Taking Care of Indoor Herbs

I don’t know about you guys but I have NEVER been good at keeping plants alive…I’m still trying to find my green thumb. Usually they last only a few months no matter what I do. I am however actually having more luck with keeping my herbs alive. I only bought four a little while ago to get started, just the most basic ones like basil, rosemary, mint, and oregano. I know I’ll actually get some use out of them.

At first I was moving them all around the house, in different rooms where there was different light, because I could never find the “sweet spot”. The stems of the herbs were growing rapidly towards any sunlight they could get, resulting in long stems with the leaves being very spaced apart. I finally found a good spot on my office desk where they seem to get a decent amount of light for most of the day. Also, re-pot them when you get a chance because if they stay in their small pots their roots can literally entangle themselves and the plant pretty much kills itself. I went to the dollar store and bought larger pots with the self watering system at the bottom.

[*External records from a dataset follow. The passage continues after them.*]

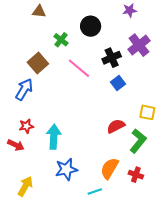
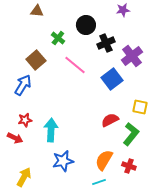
purple cross: (139, 45) -> (132, 56), moved
black cross: (112, 58) -> (106, 43), moved
blue square: (118, 83) -> (112, 79), size x1.5
cyan line: (95, 191) -> (99, 182), moved

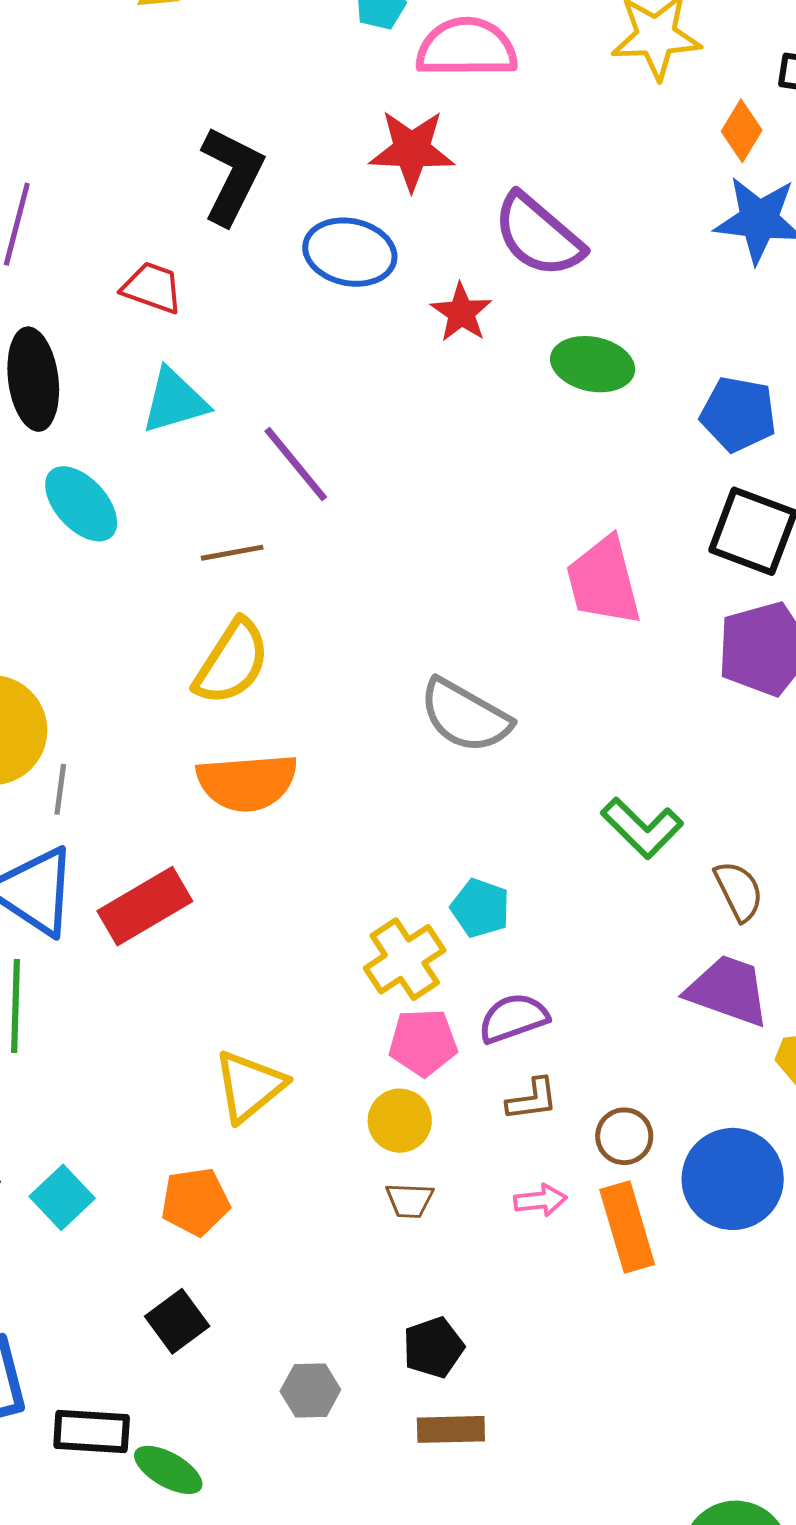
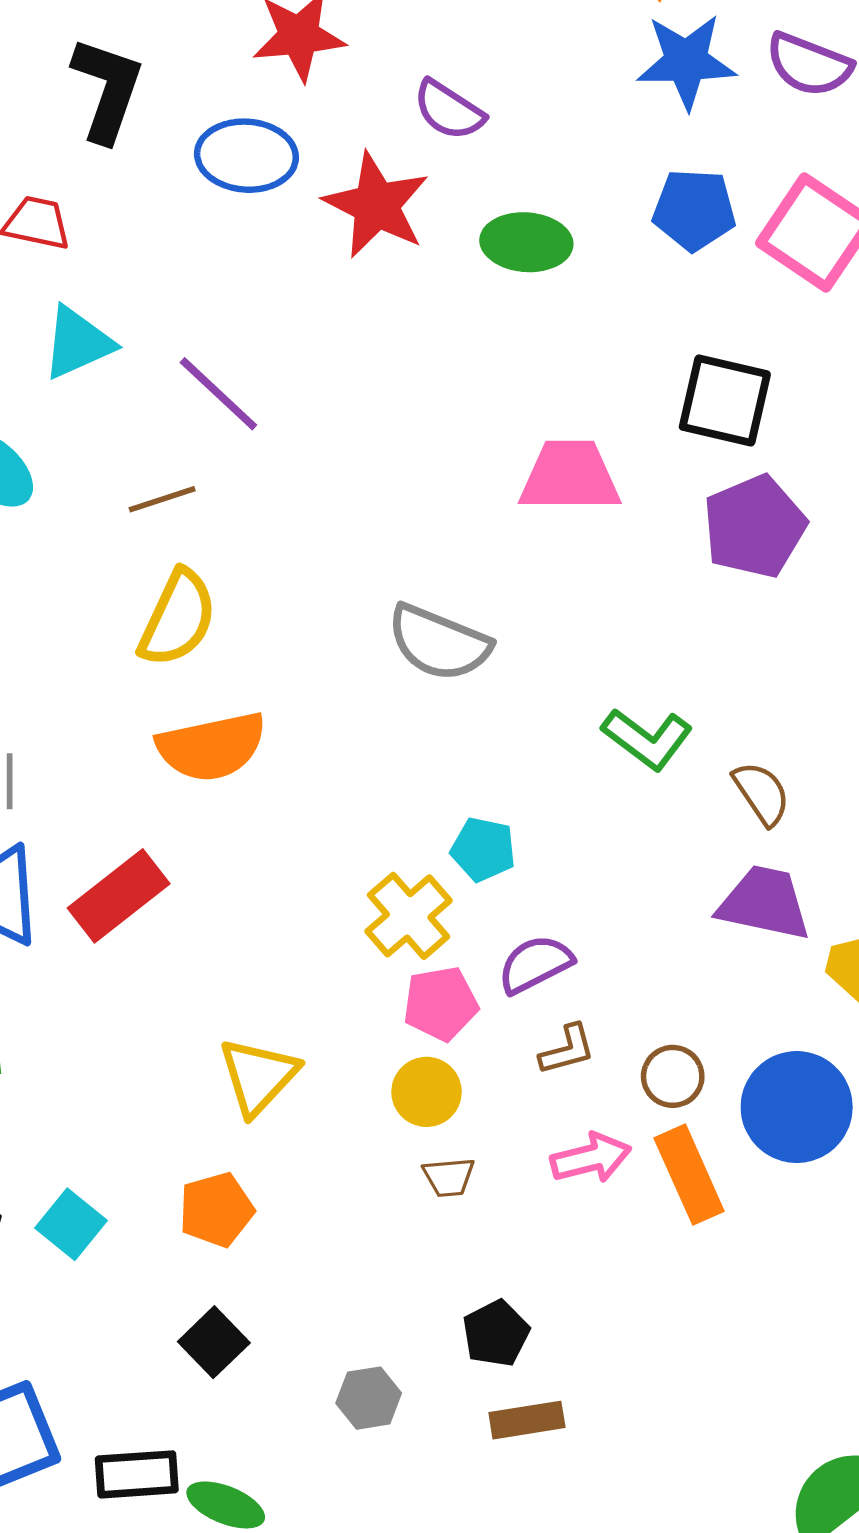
purple semicircle: (538, 235) -> (449, 110), size x0.7
red star: (461, 313) -> (376, 205), size x1.6
blue pentagon: (738, 414) -> (694, 210), moved
pink trapezoid: (604, 581) -> (570, 476), turned 112
pink arrow: (540, 1200) -> (591, 1158), size x1.4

One big problem I had was with the oregano. One day looking at it, while wondering why the hell there was hardly any new leaves sprouting and why it looked so sad, I saw it had little green bugs all over its stems. Aphids, and for some really they only like the oregano (Thankfully). They don’t even touch the other plants but, they are sucking the life out of my poor little Oregano plant. I squished a lot of them with my fingers and washed the plant off but in a couple days it would just be the same thing. So I’m trying an organic pest spray that I found online and its pretty much common ingredients you would have in your house. It’s from Rodale’s Organic Gardener’s Handbook of Natural Insect and Disease Control.

1 garlic bulb
1 small onion
1 teaspoon of cayenne pepper

combine in a food processor or blender and process into a paste. Mix into 1 quart of water and steep for 1 hour. Strain through a cheesecloth and add 1 tablespoon of liquid dish soap. Mix well. The mixture can be stored for up to 1 week in the refrigerator.

I purchased a few amber glass spray bottles for my cleaning products and cheesecloth is literally a $1 at the dollar store. I’ll be giving it a go over the next couple days and seeing if it can keep the aphids away naturally.

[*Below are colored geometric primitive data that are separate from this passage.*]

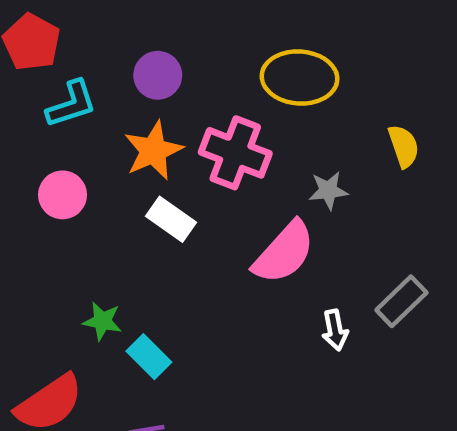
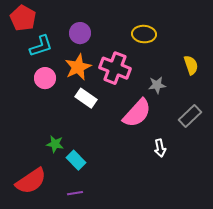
yellow ellipse: (300, 78) -> (144, 34), size x0.7
pink circle: (63, 195) -> (45, 78), moved
gray rectangle: (401, 301) -> (190, 116), moved

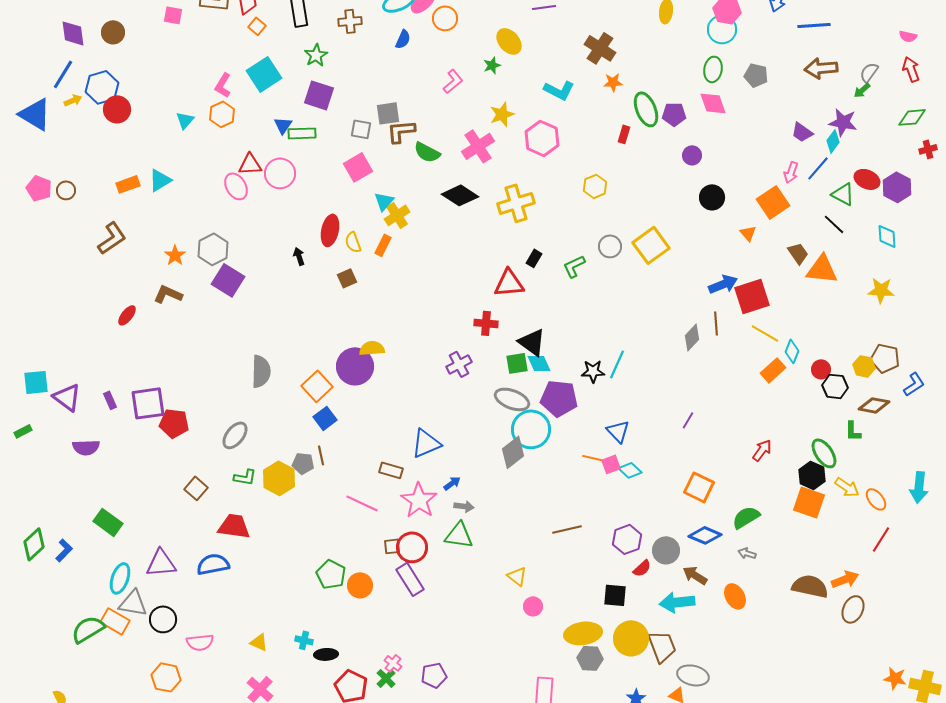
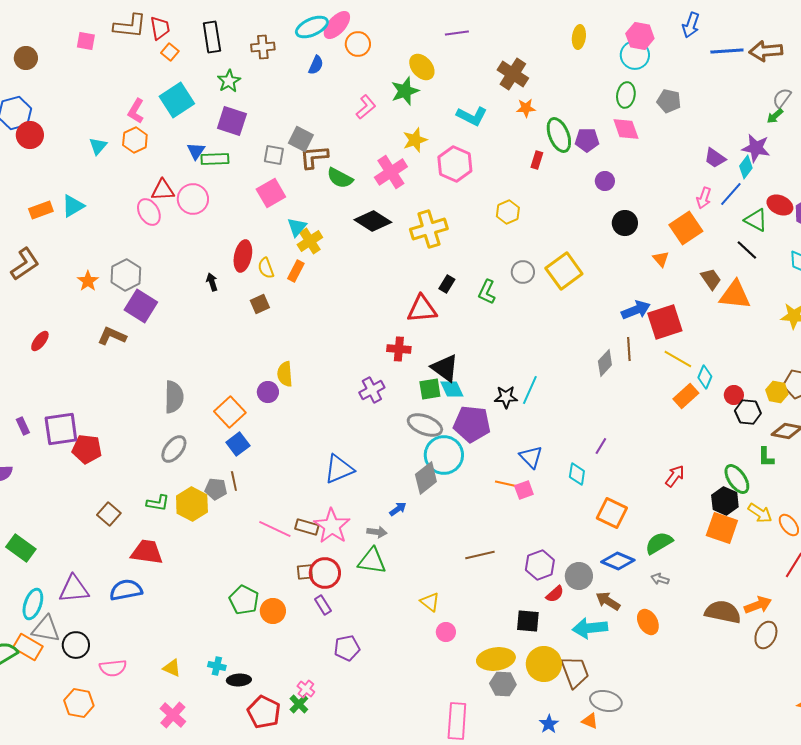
green star: (492, 65) -> (405, 91), size x1.6
brown arrow: (821, 68) -> (766, 51), moved
gray square: (388, 113) -> (301, 139), turned 35
green L-shape: (574, 266) -> (487, 292), turned -40
brown L-shape: (168, 294) -> (112, 336), moved
yellow semicircle: (372, 348) -> (285, 374), turned -90
purple circle: (355, 366) -> (268, 392), size x0.6
gray ellipse: (235, 435) -> (174, 449), moved
brown rectangle: (391, 470) -> (307, 527), moved
cyan diamond: (630, 470) -> (577, 474), moved, turned 55
blue arrow: (452, 483) -> (398, 509), moved
purple rectangle: (410, 579) -> (323, 605), size x0.6
purple pentagon: (434, 675) -> (347, 648), moved

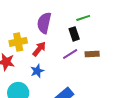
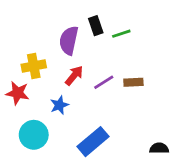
black rectangle: (74, 34) -> (96, 26), moved
red arrow: (39, 49) -> (74, 75), moved

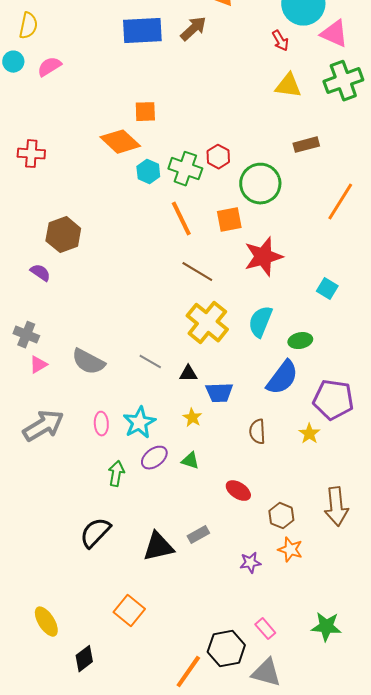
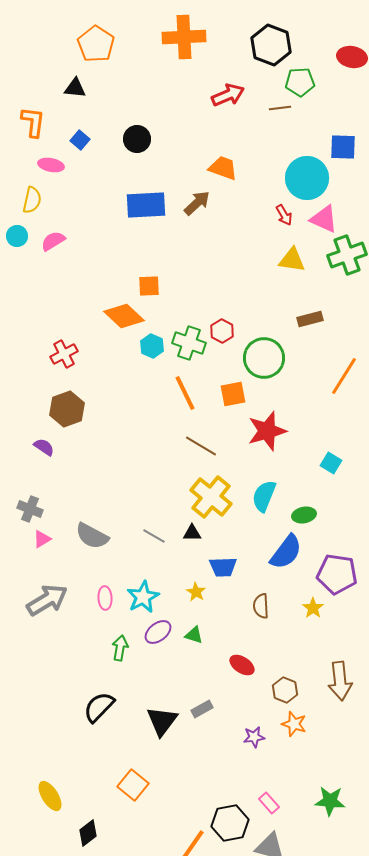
pink triangle: (334, 34) -> (324, 219), moved
red cross: (31, 154) -> (64, 354), moved, turned -32
black triangle: (188, 374) -> (192, 533), moved
black triangle: (158, 547) -> (162, 721), turned -40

Here’s some tips I’ve researched that have really helped me:

– rotate the plant every week or so.  If not, it will start growing sideways toward the light source. This makes for a weak and unhealthy stem

–  look at the placement of the leaves. If you notice the stem getting longer and longer between each leaf or new growth, than it’s not getting enough light (It is stretching itself out to find that light before it can focus on any new growth)

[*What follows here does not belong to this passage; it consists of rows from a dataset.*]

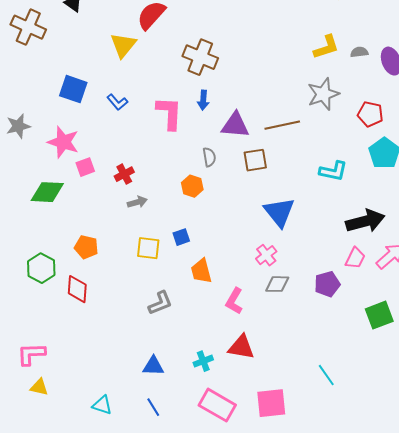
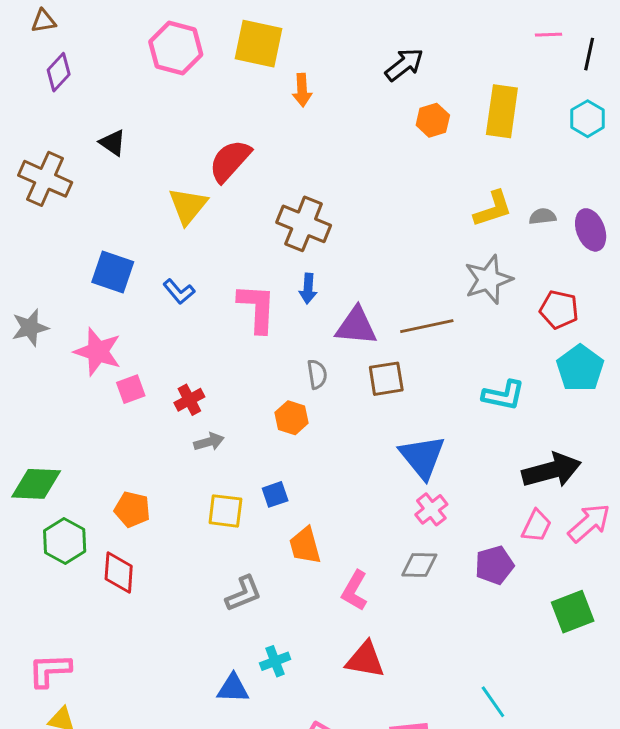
green diamond: (47, 192) -> (36, 484), moved
pink cross: (266, 255) -> (431, 509), moved
cyan cross: (203, 361) -> (275, 661), moved

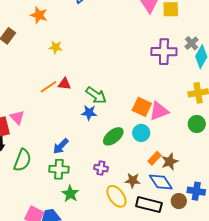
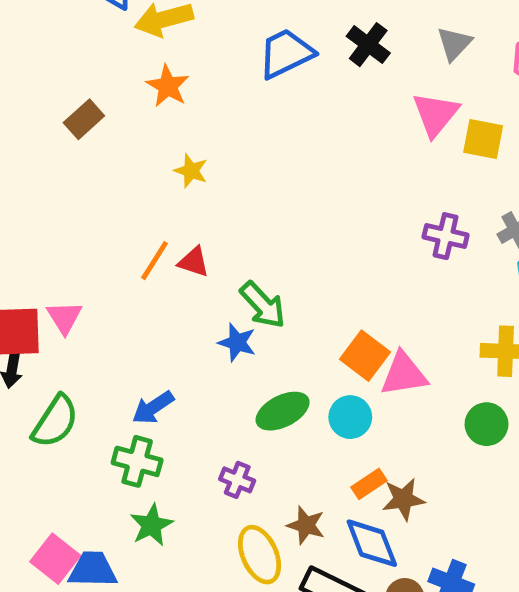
purple cross: (164, 52) -> (446, 236), size x0.7
orange line: (49, 87) -> (155, 261), turned -36

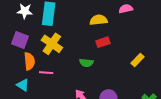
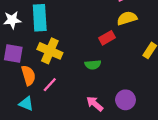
yellow semicircle: (99, 20) -> (127, 18), moved
pink line: (46, 73) -> (50, 85), turned -40

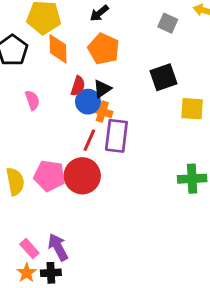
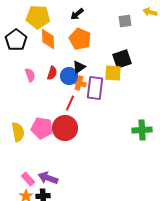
gray square: (168, 23) -> (125, 21), turned -32
red semicircle: (78, 86) -> (52, 73), moved
yellow square: (192, 109) -> (113, 73), moved
purple rectangle: (116, 136) -> (95, 88), moved
purple arrow: (58, 247) -> (48, 178), turned -42

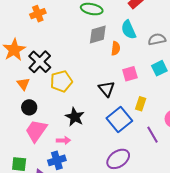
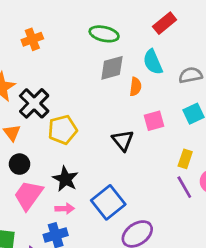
yellow rectangle: (141, 104) -> (185, 159), moved
black star: (75, 117) -> (65, 179), moved
blue square: (119, 119) -> (108, 202), moved
purple line: (152, 135) -> (184, 187), moved

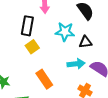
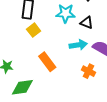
black triangle: (86, 42) -> (87, 23), turned 32

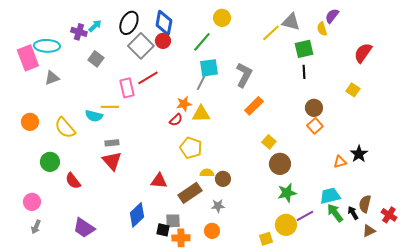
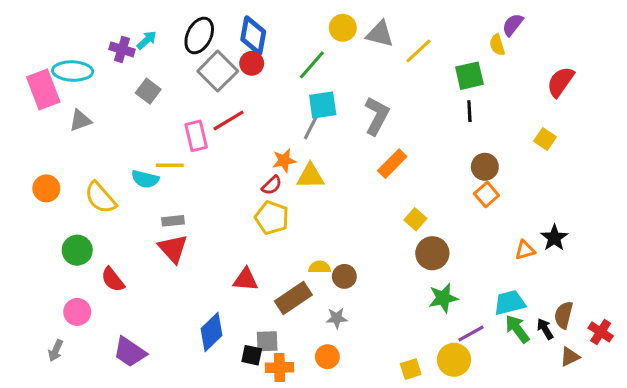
gray triangle: (291, 22) -> (380, 34), moved
yellow pentagon: (191, 148) -> (272, 218), moved
pink circle: (32, 202) -> (77, 312), moved
yellow circle: (286, 225) -> (454, 360), moved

– herbs don’t need as much water as you think, let them dry almost completely before re-watering or if you stick your finger an inch into the soil and its wet you don’t need to water yet.

– their roots also don’t like to sit in too much water either, so avoid over-watering (how is that for confusing?)

– get a good potting soil that has good drainage and make sure the pot you put it in has holes at the bottom for drainage

– re-pot the herb into a larger pot to allow for growth and to allow its roots to breathe

– when it’s time to trim your herb make sure not to take too much, and DO NOT remove the biggest, largest leaves you see as those are the leaves that feed the plant and take in the most sunlight.

I’m learning that herbs are usually pretty good with showing you how they are feeling or what they need, if your plant is droopy looking that could indicate it needs water or its getting too much sun. It gets easier and its also fun to actually watch them grow (even more fun when you can actually use them in your cooking).  So far its been a month and they haven’t completely died on me like most plants are destined to do.